BEGIN Materials provided

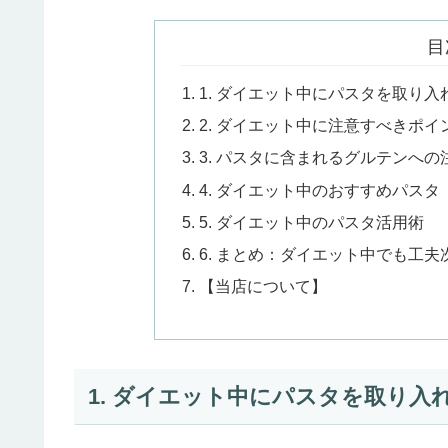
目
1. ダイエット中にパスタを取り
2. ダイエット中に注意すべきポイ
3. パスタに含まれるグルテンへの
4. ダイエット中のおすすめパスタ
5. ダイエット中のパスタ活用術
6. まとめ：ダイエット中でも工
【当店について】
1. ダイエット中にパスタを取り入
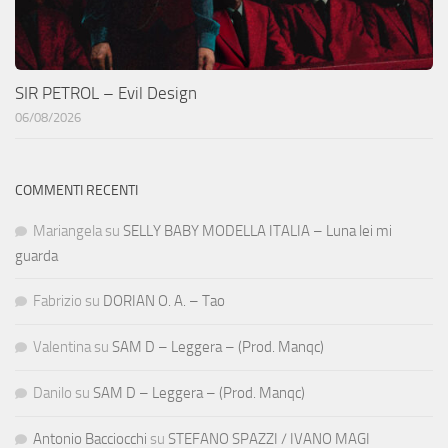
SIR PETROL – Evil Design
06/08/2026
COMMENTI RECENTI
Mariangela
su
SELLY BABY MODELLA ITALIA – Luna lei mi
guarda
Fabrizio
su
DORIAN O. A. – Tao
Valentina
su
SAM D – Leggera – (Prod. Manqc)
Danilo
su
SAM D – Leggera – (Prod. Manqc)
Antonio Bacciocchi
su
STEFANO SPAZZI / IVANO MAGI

END Materials provided

Reproduce exactly and only the lines from the line that contains "3. パスタに含まれるグルテンへの" to the end of the data above, both ends included. No pictures go in the copy.

Written solution –
3. パスタに含まれるグルテンへの
4. ダイエット中のおすすめパスタ
5. ダイエット中のパスタ活用術
6. まとめ：ダイエット中でも工
【当店について】
1. ダイエット中にパスタを取り入
SIR PETROL – Evil Design
06/08/2026
COMMENTI RECENTI
Mariangela
su
SELLY BABY MODELLA ITALIA – Luna lei mi
guarda
Fabrizio
su
DORIAN O. A. – Tao
Valentina
su
SAM D – Leggera – (Prod. Manqc)
Danilo
su
SAM D – Leggera – (Prod. Manqc)
Antonio Bacciocchi
su
STEFANO SPAZZI / IVANO MAGI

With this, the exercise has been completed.